Stored dataset items:
========================================================================

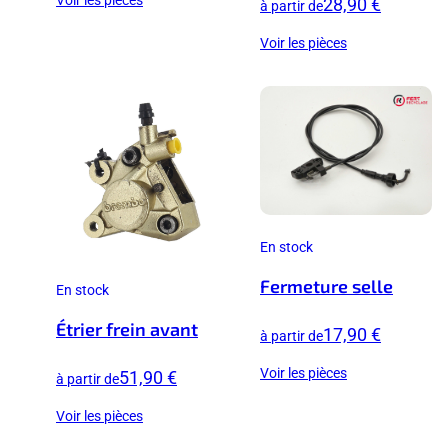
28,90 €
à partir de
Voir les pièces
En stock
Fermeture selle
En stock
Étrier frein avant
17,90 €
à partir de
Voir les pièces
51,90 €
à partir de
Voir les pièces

========================================================================

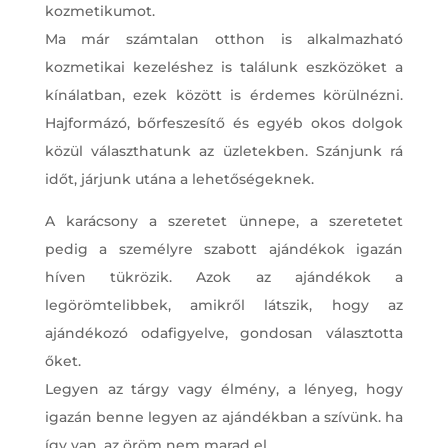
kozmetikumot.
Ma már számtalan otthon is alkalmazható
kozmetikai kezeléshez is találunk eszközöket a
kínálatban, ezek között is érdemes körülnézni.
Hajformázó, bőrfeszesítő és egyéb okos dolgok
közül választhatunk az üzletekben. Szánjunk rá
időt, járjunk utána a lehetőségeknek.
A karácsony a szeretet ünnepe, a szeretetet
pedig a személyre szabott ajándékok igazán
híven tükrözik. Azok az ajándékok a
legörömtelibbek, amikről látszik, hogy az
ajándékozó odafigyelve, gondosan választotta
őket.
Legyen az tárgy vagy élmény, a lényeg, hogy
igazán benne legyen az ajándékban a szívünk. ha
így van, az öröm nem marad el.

========================================================================

Problem details
From the records above, retype only the lines starting at the line that contains "közül választhatunk az" and ending at the line that contains "így van, az öröm nem marad el.", both included.

Output
közül választhatunk az üzletekben. Szánjunk rá
időt, járjunk utána a lehetőségeknek.
A karácsony a szeretet ünnepe, a szeretetet
pedig a személyre szabott ajándékok igazán
híven tükrözik. Azok az ajándékok a
legörömtelibbek, amikről látszik, hogy az
ajándékozó odafigyelve, gondosan választotta
őket.
Legyen az tárgy vagy élmény, a lényeg, hogy
igazán benne legyen az ajándékban a szívünk. ha
így van, az öröm nem marad el.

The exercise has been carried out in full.